2. Derived from what Gigoux wrote about Delacroix in Causeries sur les artistes de mon temps (Gigoux 1885, p. 81). The context of this quote is mentioned in letter 526, n. 10. Van Gogh had previously written to Van Rappard about this subject: see letter 441; he refers to this quote again in letters 496; 502, 506, 526, 555 and 559.

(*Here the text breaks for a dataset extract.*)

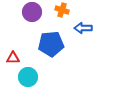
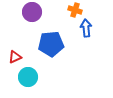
orange cross: moved 13 px right
blue arrow: moved 3 px right; rotated 84 degrees clockwise
red triangle: moved 2 px right, 1 px up; rotated 24 degrees counterclockwise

3. Theo, who had shown the art dealer Alphonse Portier the sketch The potato eaters (F 1226 / JH 736), told his mother about it: ‘I was quite glad that I could give Vincent good news recently, I don’t think it will amount to much for the time being, but the person who gave me his opinion of his work is someone of great experience and on whose judgement one can count. He still hasn’t sold anything, but that will come. In any event it is certain that when someone like that sees something in it, that more will be found who will think the same of it. What I should wish, for him too, is that he started to see the fruits of his work. Many before him have had to struggle for a long time before they sold something. It’s not necessary, though, for everyone to have to wait so long and so I very much hope that he will get satisfaction from his works within a short time’ (FR b900, 22 April 1885).
4. See for ‘collier’s faith’: letter 286, n. 17.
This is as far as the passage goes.